Harnessing the power of neural networks and the finesse of time-delayed signals, an “acoustic swarm” of shape-shifting speakers emerges as a game-changer in audio technology. With precision once deemed science fiction, these robots distinguish individual voices amidst noise, all without visual cues. They’re not just speakers; they’re autonomous agents of clarity, capable of muting irrelevant noise or segregating simultaneous conversations—a plus for anyone who’s struggled to follow a discussion in a noisy room.
Picture this: You’re in a bustling café, attempting to record a crucial meeting. You place a sleek platform on the center of the table. Suddenly, like a scene from a high-tech ballet, seven tiny robot speakers scatter in an array, their movements guided by algorithms and sound itself. Each robot is a guardian of sound, positioned to capture the spoken word with exceptional accuracy.
At the University of Washington (UW), a team of visionaries has turned chaos into order. They’ve engineered a fleet of microphones that, unassisted by cameras or GPS, swim through the airwaves of a room, creating “speech zones” that isolate voices participating in a particular conversation. Each robot is a self-sufficient navigator, charting its course on tabletops and beyond, ensuring your voice isn’t just heard; it’s understood (Figure 1).
Here’s the magic behind the curtain: the robots embrace space, spreading to maximize their auditory reach. Moreover, they’re resilient, unphased by collisions, and they self-localize with an exactness that rivals GPS precision. As their energy levels decrease, their self-sustaining design automatically returns them to the base for recharging.

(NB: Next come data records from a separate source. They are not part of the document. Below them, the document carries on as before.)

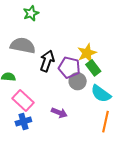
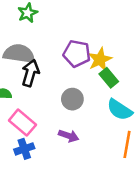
black arrow: (47, 61) -> (30, 73), moved
purple pentagon: (69, 67) -> (77, 54), moved
gray circle: (78, 81) -> (72, 99), moved

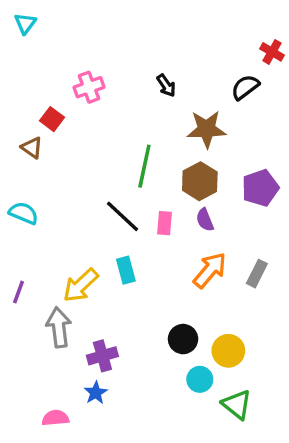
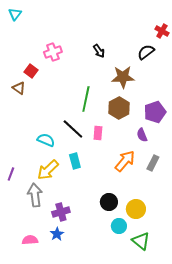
cyan semicircle: (24, 213) -> (46, 140), moved
purple semicircle: (205, 220) -> (142, 135), moved
pink semicircle: (55, 418) -> (30, 240), moved

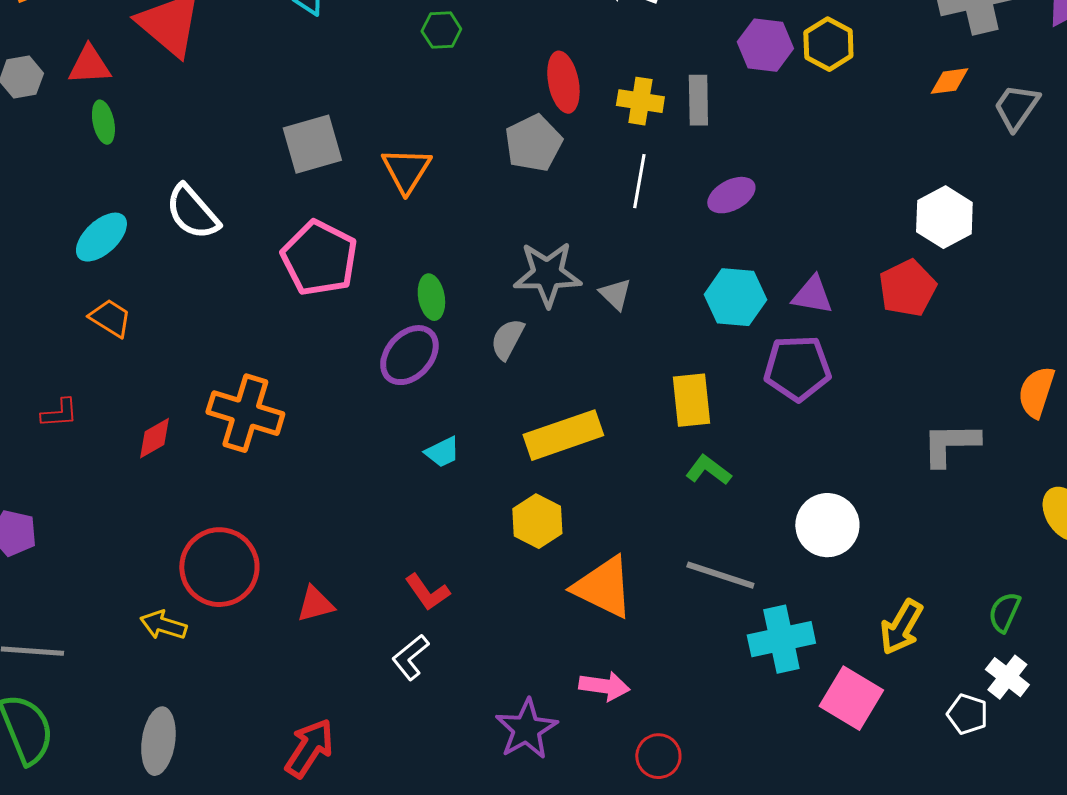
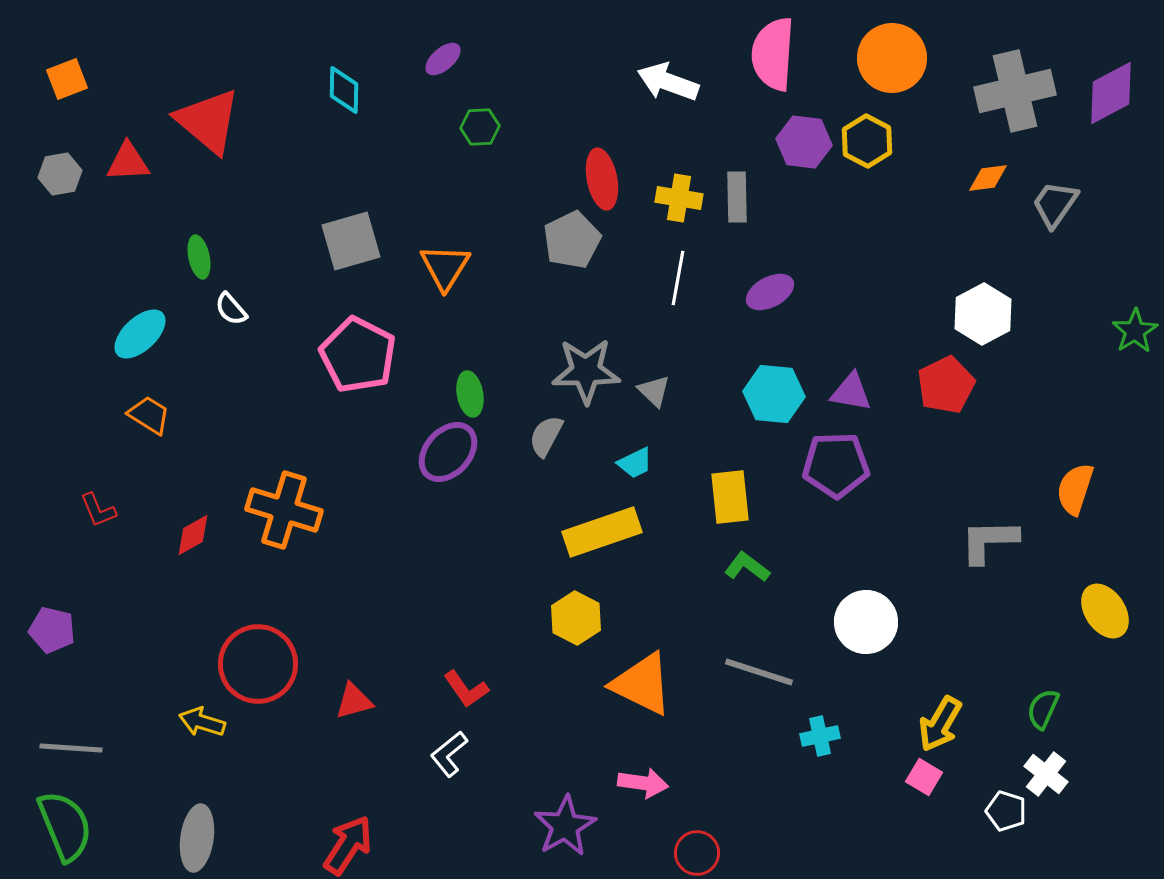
green ellipse: (103, 122) -> (199, 257), moved
white semicircle: (192, 212) -> (231, 309), size x0.6
red L-shape: (59, 413) -> (98, 510), turned 72
cyan trapezoid: (442, 452) -> (635, 463), moved
cyan cross: (781, 639) -> (820, 736), size x0.6
pink square: (851, 698) -> (924, 777), moved, size x0.6

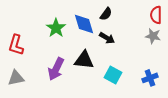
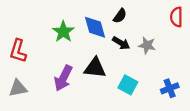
gray star: (153, 36) -> (147, 45), moved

These aren’t your average bots; they’re miniature go-getters, each the size of a grape and equipped like a secret agent vehicle from the future. They glide away from their docks on a mission to deliver crystal-clear audio, their paths illuminated by sonic landmarks invisible to the human ear. In their wake, each voice leaves a trail of soundscapes against the muted backdrop of the world’s hustle and bustle.
Previous efforts into this territory stumbled over the challenges of scale and privacy. External setups like cameras and drones, once deemed necessary for spatial understanding, introduced new problems rather than solutions. These methods fell short in accurately pinpointing each robot’s location in a group, where this acoustic swarm works in concert to detect positions for precise localization. Furthermore, this new type of robotic speaker maintains privacy by using high-frequency sounds to guide its movement, eliminating the need to visually record other people within its surroundings.
How They Work
These acoustic robots are Bluetooth enabled with built-in sensors for navigation, including gyroscopes and accelerometers. They move on tiny wheels propelled by micro motors, and their sound capabilities come from a pair of microphones and a speaker with a digital amplifier. They’re designed to prevent falls using proximity sensors for edge detection.
For power, the robots use a unique charging system with aluminum balls that connect to a circuit inside each robot, which aligns with conductive rails on a base station. The station has an entry ramp, an exit ramp, and grooved tracks with conductive tape enabling simultaneous charging for all robots docked on the platform.
Data processing is managed wirelessly, with the robots streaming audio to a host computer that processes the recordings for speech separation. Despite the bandwidth limits of Bluetooth, the system effectively compresses the audio data for live streaming, though not fast enough for real-time video conferencing.
Here is a prototype overview of these acoustic swarms:
- Consists of seven compact, roving robots.
- Each robot is equipped with speakers and microphones.
- Size: 3.0cm x 2.6cm x 3.0cm, small enough for easy deployment.
- Navigation: Emit high-frequency sounds for obstacle avoidance and optimal placement.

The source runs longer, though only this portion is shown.